Another member sat on same stand on 10/22. Saw a 4pt chasing a doe, shot another doe,and watched a spike, and an 8pt.

On same day a young member killed his first buck(4pt) in field where I killed the 2 does.

10/28/06-10/29/06
I sat in the field again.(I love that stand) saw 3 does in the food plot.

Another member was in a stand in some pines and harvested a large doe.

On 10/29 another member wanted to try the "shooting" house stand. He saw a doe with 2 yearlings, a spike and a 6pt. Along with 14 turkeys in the food plot. 

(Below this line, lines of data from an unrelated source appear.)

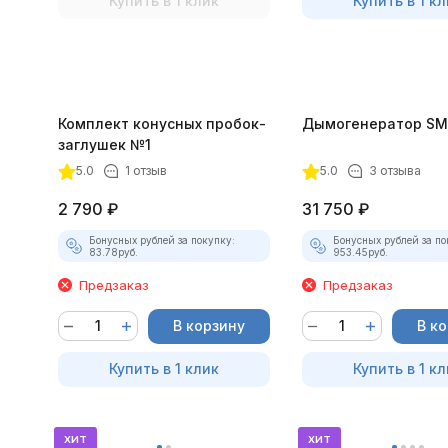
Купить в 1 клик
Купить в 1 кл
Комплект конусных пробок-
Дымогенератор SM
заглушек №1
5.0
1 отзыв
5.0
3 отзыва
2 790
₽
31 750
₽
Бонусных рублей за покупку:
Бонусных рублей за по
83.78
руб.
953.45
руб.
Предзаказ
Предзаказ
В корзину
В к
Купить в 1 клик
Купить в 1 кл
хит
хит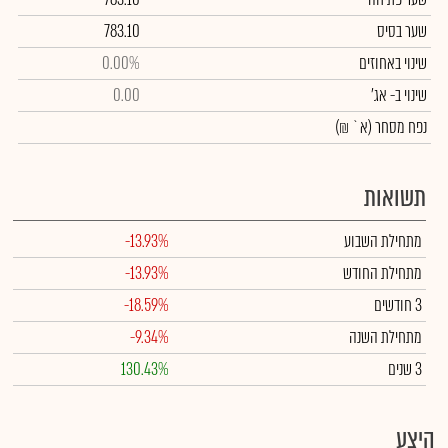
שער בסיס
783.10
שינוי באחוזים
0.00%
שינוי
ב- אג'
0.00
נפח מסחר
(א` ₪)
תשואות
מתחילת השבוע
-13.93%
מתחילת החודש
-13.93%
3 חודשים
-18.59%
מתחילת השנה
-9.34%
3 שנים
130.43%
היצע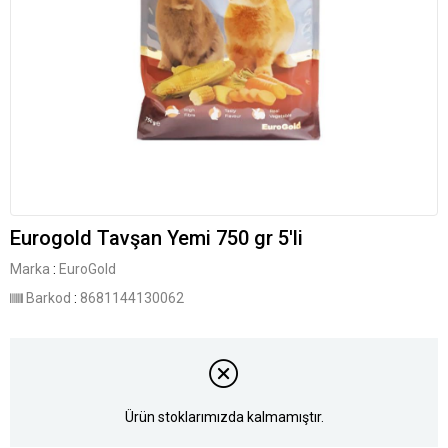
Eurogold Tavşan Yemi 750 gr 5'li
Marka
:
EuroGold
Barkod
:
8681144130062
Ürün stoklarımızda kalmamıştır.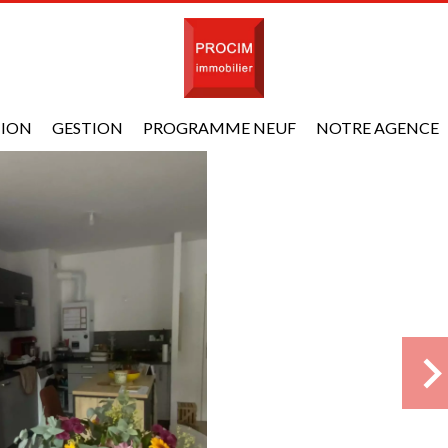
TION
GESTION
PROGRAMME NEUF
NOTRE AGENCE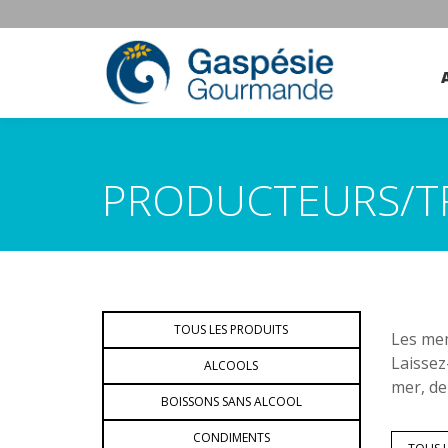
PRODUCTEURS/T
TOUS LES PRODUITS
Les mem
Laissez
ALCOOLS
mer, de
BOISSONS SANS ALCOOL
CONDIMENTS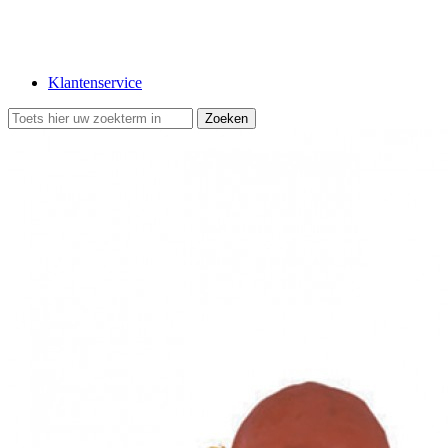
Klantenservice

We are starting to see some of the small bucks chasing and some scrapes on the ground. We are looking forward to a great November.


----------



## Hawire (Nov 4, 2006)

11-4-06
Sat in the "shooting" house again. Saw a total of 9 deer in the food plots at different times in the morning. All of the deer were does. I decided to take the 9th doe at 9:58.

Going back in the morning to try a different stand.


----------



## creekhunter (Nov 16, 2006)

Haywire:

You been seeing any more deer?

We've seen deer almost everytime we've hunted at our farm. I hunted last weekend and walked-up on two in a field while going to stand before daylight. They saw my flashlight and took off. Couldn't tell if they were buck or doe. We have not seen a big buck yet.

Saw two bobcats late one afternoon. One was almost black and the other was brown. I saw 3-deer running thru the woods last Sunday evening. One was smaller than the other two. It may have been a buck chasing a doe and a fawn we've been seeing a lot of. Not enough light to tell for sure.

My neighbor tells me a woman hit a black bear with her car on the highway in front of my farm a couple of weeks ago. The bear escaped apparently without much injury, but the woman's car had substantial front end damage, according to my neighbor. The bear was last seen headed towards my property. I am now much more careful when walking in those woods at dark!

This weekend should be good. We got a lot of rain last night. I put out 500-pounds of 10-10-10 yesterday afternoon. The food plots should come alive now!

Good luck!


----------



## Hawire (Nov 16, 2006)

Creek, since my last post I killed a "cull" buck on 11-5. He came in to check out some bleating and grunting I was doing.

We're still seeing deer. Found a good scrape line last weekend. Moved a stand into some pines to hunt the scrape and dang if I didn't spook a deer that was coming to the scrapes. I'm asuming it was a doe,but it was behind me and when I saw it I was getting the goodbye wave. That deer came into some grunting and bleating also. Wiht cooler temps this weekend ain't no thelling what will happen. We'll see.

good luck


----------



## creekhunter (Nov 17, 2006)

Haywire:

Have you seen bucks following or chasing does? We have seen small bucks following does since the end of October, but we still have not seen any big bucks. Good luck over the weekend.


----------



## creekhunter (Nov 24, 2006)

*Recent Hunting*

Since I killed the 10-point at 4:55 p.m. this past Monday (see story and photo under Berrian/Lanier report), I've hunted different stands on our property. I've seen only does since then. I saw five does at 8:30 this morning and there were no bucks trailing them.  I hope the rut isn't over.


----------



## Hawire (Nov 24, 2006)

Creek, I've pretty much stopped for the year. The good Lord blessed me and my family with a freezer full of meat. The 5 I killed will last us for a good while and besides,I'm out of room. I've had a great year,and figure I'll leave some for next year. So to answer your question-I don't know,I ain't been there. Oh by the way,that a good looking buck. Good luck the rest of the year. Keep me updated if you kill another big un.

Haywire


----------



## creekhunter (Nov 25, 2006)

*Blessed too*

Haywire:

I too have been blessed this year. The good LORD gave me the largest deer of my life Monday. We've seen more deer this year than ever. I'm taking my camera with me now. I won't shoot another unless it''s larger than the 10-point. 

I'll keep you informed. I still enjoy just sitting in the stand enjoying GOD's scenery.


----------